Work through the records that follow and return each line containing the word "main".

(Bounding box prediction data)
————
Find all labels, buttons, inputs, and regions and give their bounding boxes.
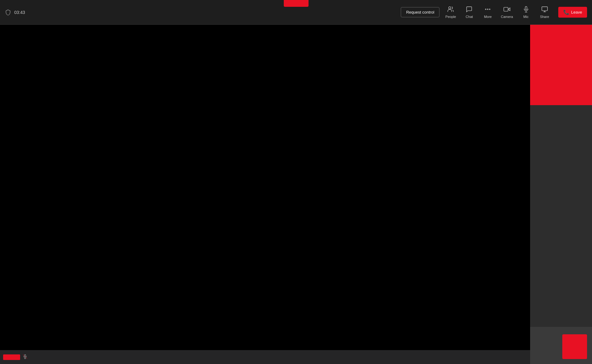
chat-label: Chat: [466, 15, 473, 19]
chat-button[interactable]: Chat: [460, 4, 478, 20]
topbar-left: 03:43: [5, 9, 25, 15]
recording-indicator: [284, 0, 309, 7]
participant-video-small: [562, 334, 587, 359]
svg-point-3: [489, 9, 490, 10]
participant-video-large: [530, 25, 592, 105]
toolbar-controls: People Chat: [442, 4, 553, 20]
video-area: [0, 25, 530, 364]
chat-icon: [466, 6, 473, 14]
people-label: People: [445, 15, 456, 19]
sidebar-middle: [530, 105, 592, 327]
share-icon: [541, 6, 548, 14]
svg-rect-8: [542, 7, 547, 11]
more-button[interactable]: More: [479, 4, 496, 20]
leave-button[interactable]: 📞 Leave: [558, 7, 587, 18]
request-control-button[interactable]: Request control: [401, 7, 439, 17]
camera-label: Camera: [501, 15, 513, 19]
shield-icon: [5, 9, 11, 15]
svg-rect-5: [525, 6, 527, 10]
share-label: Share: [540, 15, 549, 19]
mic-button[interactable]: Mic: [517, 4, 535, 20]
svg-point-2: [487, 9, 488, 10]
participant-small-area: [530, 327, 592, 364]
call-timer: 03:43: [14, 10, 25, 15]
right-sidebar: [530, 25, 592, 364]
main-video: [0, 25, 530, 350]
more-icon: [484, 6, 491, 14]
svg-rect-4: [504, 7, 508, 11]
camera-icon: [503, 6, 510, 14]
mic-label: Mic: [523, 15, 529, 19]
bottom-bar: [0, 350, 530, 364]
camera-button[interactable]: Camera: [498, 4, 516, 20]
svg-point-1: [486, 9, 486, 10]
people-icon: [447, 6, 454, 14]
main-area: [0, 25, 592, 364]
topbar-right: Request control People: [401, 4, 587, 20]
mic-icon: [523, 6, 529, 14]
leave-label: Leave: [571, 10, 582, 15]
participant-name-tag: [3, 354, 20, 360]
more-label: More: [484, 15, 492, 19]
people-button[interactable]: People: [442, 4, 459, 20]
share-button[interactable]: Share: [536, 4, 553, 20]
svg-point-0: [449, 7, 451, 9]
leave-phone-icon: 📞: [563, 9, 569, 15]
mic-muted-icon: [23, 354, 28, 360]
————
(WORKED SOLUTION):
main-video: [0, 25, 530, 350]
main-area: [0, 25, 592, 364]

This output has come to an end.